# The Eternal Watch - Prologue



## Kaiden (Apr 1, 2010)

Undergoing a full rewrite - Watch this space.


----------



## Serpion5 (Mar 19, 2010)

You have a decent structure here mate, but I felt that it simply moved too fast. You have covered too much too quickly, resulting in a loss of some description and no sense of character. 

For instance, what kind of world was Macelon beyond being icy? Just one extra sentence such as _It`s normally barren surface had been invaded by wretched alien flora._ would have added just that little extra piece of depth to the setting.

A little more exploration of his emotions could be used as well. He felt lost, he had nobody to turn to. This is good, but it could go further. _He began to doubt himself. Why had he survived alone among all others? Why had he been spared the flame? Doubt began to gnaw at his soul as he sank further into grief and despair._

These are just little tidbits you`ll get the hang of as you go. But I see potential here, so keep at it. :good: 

You also need to check for punctuation that you`re missing in places.


----------



## Kaiden (Apr 1, 2010)

Thats exactly the sort of feedback i was looking for, thank you.
I'll rewrite properly when i get some more time as I have planed out quite a long story.


----------



## deathbringer (Feb 19, 2009)

i have to agree with serpion, i think much of it could have been drawn out, the battle of the beseiged could quite easily have been drawn into a couple of chapters in itself. 
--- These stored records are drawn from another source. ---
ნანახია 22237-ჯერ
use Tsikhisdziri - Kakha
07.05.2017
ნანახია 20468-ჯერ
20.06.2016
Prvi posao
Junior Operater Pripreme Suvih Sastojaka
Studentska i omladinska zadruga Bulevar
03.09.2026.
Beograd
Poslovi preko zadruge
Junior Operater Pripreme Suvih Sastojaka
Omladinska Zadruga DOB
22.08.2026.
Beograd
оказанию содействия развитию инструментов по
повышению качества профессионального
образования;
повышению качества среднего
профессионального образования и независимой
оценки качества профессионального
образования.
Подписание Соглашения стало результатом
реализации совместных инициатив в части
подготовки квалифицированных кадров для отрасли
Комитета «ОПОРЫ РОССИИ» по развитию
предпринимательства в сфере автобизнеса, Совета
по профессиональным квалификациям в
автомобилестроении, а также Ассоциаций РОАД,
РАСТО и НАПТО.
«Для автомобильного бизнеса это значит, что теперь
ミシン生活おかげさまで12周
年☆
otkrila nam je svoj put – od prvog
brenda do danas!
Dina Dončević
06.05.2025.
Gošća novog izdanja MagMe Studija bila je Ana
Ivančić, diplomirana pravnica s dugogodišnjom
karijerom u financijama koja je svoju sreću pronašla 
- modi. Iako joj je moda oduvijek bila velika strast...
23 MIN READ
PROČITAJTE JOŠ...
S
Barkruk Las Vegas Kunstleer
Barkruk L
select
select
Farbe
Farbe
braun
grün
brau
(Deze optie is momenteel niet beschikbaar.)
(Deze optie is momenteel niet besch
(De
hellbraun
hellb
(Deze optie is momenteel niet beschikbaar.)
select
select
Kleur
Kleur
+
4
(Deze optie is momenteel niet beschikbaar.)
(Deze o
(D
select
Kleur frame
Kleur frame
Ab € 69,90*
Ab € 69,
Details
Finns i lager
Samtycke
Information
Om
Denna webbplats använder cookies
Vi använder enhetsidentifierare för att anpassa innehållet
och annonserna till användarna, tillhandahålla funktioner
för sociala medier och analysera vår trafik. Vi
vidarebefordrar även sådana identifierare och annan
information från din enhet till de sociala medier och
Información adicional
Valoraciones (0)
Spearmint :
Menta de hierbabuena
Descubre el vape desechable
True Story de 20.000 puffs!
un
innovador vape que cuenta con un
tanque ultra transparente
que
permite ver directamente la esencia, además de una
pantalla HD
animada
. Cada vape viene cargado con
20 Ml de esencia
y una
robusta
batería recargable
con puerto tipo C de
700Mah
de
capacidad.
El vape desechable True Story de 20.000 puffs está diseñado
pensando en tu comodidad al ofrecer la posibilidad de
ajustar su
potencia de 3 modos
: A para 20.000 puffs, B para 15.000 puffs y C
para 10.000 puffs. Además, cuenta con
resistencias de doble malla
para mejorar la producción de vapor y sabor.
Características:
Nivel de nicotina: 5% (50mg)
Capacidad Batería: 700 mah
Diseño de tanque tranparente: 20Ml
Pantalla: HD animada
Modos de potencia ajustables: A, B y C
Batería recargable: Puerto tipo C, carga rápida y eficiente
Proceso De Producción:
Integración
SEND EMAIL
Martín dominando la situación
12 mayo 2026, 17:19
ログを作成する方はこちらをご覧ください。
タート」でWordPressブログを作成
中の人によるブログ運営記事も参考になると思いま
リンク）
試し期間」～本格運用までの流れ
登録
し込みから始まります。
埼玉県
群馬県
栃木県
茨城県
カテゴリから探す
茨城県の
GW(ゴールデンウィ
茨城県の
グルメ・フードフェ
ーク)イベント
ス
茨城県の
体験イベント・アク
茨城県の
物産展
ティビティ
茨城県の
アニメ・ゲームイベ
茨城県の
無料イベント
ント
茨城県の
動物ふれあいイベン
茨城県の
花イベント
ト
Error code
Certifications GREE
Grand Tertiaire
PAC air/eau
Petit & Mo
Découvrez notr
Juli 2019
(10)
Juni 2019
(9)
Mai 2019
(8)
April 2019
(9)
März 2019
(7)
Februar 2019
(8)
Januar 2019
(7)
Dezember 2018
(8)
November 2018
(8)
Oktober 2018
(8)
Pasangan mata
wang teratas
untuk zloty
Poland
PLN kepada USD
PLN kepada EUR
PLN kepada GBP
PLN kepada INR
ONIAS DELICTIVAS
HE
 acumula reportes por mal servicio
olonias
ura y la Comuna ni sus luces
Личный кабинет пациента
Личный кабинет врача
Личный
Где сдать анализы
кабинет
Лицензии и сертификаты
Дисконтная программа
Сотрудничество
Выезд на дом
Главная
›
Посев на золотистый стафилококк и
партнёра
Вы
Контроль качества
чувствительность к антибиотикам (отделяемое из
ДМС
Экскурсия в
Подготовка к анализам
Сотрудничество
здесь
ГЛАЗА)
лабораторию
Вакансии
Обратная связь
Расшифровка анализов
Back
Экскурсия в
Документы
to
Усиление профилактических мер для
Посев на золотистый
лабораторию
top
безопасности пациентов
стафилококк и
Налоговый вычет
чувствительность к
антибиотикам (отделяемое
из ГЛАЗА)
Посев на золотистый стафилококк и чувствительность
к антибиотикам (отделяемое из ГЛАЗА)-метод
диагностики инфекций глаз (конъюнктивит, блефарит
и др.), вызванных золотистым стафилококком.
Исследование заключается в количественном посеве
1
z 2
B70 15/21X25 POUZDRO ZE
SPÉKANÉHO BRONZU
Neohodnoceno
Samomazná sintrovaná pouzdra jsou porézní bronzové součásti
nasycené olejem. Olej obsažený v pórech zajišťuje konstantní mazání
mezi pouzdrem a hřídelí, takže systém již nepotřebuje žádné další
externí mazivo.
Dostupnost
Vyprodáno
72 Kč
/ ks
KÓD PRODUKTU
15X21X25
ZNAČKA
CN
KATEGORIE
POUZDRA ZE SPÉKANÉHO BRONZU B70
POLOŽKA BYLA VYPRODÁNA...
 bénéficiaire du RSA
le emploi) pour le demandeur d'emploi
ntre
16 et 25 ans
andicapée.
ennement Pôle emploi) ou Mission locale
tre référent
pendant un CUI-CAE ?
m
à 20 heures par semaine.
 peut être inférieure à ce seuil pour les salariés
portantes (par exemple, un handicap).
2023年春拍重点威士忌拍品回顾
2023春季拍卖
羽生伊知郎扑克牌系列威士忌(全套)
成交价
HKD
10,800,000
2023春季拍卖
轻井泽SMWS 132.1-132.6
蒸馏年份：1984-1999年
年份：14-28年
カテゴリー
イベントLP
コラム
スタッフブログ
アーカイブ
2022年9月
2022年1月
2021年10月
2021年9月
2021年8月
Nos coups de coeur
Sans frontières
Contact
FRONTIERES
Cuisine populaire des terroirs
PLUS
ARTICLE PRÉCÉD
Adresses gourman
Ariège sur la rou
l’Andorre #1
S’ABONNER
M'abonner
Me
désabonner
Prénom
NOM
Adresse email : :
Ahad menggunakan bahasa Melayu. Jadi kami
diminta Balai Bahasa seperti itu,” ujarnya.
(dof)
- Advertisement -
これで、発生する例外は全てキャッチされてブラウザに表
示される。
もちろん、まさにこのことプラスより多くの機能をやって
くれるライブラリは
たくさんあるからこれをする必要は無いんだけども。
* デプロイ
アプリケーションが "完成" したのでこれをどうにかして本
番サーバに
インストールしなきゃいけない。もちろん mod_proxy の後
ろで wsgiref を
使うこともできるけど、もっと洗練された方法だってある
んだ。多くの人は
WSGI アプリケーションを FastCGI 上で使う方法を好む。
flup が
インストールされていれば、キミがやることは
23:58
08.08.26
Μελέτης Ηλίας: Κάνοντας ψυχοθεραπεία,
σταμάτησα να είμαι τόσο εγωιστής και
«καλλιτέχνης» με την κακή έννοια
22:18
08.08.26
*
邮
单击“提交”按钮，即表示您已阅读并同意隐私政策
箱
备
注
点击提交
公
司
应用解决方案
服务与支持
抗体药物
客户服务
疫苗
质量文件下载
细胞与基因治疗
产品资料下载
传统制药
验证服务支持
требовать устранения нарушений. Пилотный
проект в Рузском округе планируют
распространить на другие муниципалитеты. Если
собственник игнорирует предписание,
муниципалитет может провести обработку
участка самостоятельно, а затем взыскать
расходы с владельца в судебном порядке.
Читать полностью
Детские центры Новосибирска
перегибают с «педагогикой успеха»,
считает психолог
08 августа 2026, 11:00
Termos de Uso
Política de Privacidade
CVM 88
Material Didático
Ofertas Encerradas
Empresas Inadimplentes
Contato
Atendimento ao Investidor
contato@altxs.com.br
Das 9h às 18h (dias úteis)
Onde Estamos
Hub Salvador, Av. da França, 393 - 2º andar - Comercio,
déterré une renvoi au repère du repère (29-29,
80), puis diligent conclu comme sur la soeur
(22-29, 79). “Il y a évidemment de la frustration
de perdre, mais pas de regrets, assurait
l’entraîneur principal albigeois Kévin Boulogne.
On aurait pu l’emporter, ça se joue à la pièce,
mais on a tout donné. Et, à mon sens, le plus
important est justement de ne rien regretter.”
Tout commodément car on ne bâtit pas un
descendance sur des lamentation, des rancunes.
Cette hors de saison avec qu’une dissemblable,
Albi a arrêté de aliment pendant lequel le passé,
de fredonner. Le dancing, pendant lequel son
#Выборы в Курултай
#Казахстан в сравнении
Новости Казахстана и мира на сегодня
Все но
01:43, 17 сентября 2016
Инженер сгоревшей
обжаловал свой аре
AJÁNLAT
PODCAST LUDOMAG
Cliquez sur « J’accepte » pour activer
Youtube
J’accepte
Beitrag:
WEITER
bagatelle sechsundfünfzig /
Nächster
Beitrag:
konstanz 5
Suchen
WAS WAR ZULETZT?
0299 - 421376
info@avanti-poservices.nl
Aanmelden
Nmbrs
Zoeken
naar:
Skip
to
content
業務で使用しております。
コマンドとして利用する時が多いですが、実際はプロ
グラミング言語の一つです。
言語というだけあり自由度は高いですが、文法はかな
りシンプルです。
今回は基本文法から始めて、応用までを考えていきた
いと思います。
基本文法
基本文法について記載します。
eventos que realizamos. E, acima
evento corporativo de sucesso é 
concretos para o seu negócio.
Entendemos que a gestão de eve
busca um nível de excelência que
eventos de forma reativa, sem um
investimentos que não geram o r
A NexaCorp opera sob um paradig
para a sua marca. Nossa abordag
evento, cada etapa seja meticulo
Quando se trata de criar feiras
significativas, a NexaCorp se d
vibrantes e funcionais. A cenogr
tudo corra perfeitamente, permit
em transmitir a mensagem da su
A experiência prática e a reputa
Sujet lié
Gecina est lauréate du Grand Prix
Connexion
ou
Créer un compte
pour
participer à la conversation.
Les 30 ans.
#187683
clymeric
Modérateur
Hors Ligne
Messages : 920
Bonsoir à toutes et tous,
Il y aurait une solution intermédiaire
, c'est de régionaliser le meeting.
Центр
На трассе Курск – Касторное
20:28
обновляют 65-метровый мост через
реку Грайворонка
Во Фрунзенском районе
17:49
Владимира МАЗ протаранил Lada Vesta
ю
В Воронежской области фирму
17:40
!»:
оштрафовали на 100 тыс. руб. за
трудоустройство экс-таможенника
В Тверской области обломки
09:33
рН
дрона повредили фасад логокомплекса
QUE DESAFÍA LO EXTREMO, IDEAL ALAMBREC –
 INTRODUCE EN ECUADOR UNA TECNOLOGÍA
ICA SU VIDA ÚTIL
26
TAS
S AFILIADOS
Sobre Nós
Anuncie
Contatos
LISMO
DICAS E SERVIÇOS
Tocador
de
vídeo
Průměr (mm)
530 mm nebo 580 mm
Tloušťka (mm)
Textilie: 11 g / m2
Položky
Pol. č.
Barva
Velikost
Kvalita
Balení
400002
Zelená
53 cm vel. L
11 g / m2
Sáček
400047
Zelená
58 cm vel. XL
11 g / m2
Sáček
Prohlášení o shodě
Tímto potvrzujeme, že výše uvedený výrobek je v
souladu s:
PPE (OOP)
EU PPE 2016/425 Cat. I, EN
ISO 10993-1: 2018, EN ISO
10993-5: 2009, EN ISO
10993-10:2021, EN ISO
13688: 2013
I also felt it was too emotionally devoid, it felt impassive, like a retelling from a history book, rather than the emotional blow by blow account, which would have more impact and also allow you to introduce the personality and traits of the charactor we would follow through the rest of the tale from an outside perspective


I would personally rewrite it perhaps with one of the bladesworn terminators, looking out over the world, a world ravaged by beasts from beyond the stars.

It would allow you liscense to discuss how the world had once been and give you a more emotive and descriptive perspective from which to discuss the events. It would also give you a footing from which to drive the story forward, allowing you to discuss the inspiration that sent you to try and cut off the head of the beast. watch your brothers cut down one by one, until the main charactor rends the head from the beasts shoulder


----------



## gothik (May 29, 2010)

it took me a long time to learn to round my tales off. This is an interesting story but just as i was getting into a part it moved too quickly onto another part and i was left wondering who, where and why.

however that being said i like the main character and think if you go back to the drawing board flesh the prologue out a bit more and his character a little more then you could well be onto a winner here and take your time..something i have had to learn to do

i have always been an amateaur writer but until i started writing on here i thought i was not bad now recently my wriing style has improved thanks to CnC that i get given. 
it is these comments that tell you where you might be going wrong or where you are going right.

hope this helps


----------



## Kaiden (Apr 1, 2010)

Thanks for the help everyone, ive got some time off this week so ill do a full rewrite


----------